The increasing power of computation extends well beyond the internet. One example close to my heart is our self-driving car project. The goal is to make cars capable of driving themselves entirely without human intervention. We hope to make roadways far safer and transportation far more affordable and accessible to those who can’t drive.

To do this, we can now rely on immense processing power and advanced sensors that would not have been possible only a few years ago. And while it will still take time before we see self-driving cars everywhere on our streets, over a million auto fatalities per year worldwide make this a risk worth taking.

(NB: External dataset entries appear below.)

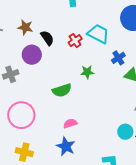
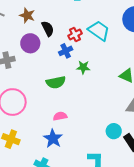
blue cross: (118, 58) -> (66, 51), moved

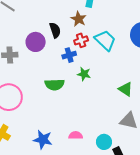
brown star: (27, 15) -> (79, 19), moved
pink semicircle: (60, 116) -> (76, 135), moved
blue star: (53, 138) -> (43, 140), turned -30

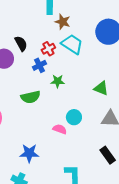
brown star: (79, 19) -> (63, 22), moved
pink semicircle: (76, 135) -> (60, 129), moved, turned 32
cyan circle: (104, 142) -> (74, 117), moved

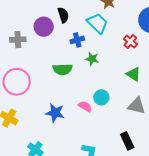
cyan trapezoid: (72, 44) -> (97, 23), moved
red cross: (48, 49) -> (130, 42), moved, turned -32
blue star: (29, 153) -> (55, 113), moved

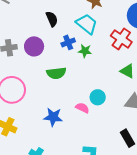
purple circle: (44, 27) -> (34, 46), moved
red cross: (130, 42) -> (121, 39), size x1.5
green star: (92, 59) -> (85, 51), moved

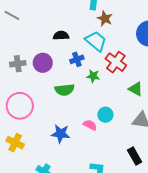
black semicircle: (52, 19) -> (61, 36), turned -70
red cross: (121, 39) -> (116, 62), moved
green star: (85, 51) -> (93, 76), moved

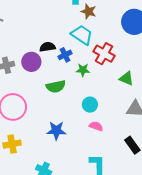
black semicircle: (61, 36) -> (48, 47), moved
cyan circle: (105, 115) -> (90, 105), moved
pink semicircle: (90, 125) -> (96, 126), moved
yellow cross: (15, 143) -> (12, 144), turned -30

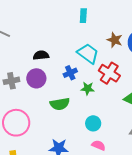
brown star: (89, 11) -> (115, 40), moved
black semicircle: (48, 47) -> (41, 55), moved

As I write, our cars have just crossed 1 million miles of autonomous driving, and our fully self-driving vehicle prototype is about to begin testing in our hometown.

This project and others like it are very challenging, and the outcomes are far from certain. But, just like when we started nearly two decades ago, it is possible to create the technology that allows people to lead healthier, happier lives. And, along with our incredibly passionate employees, I am humbled and excited to try.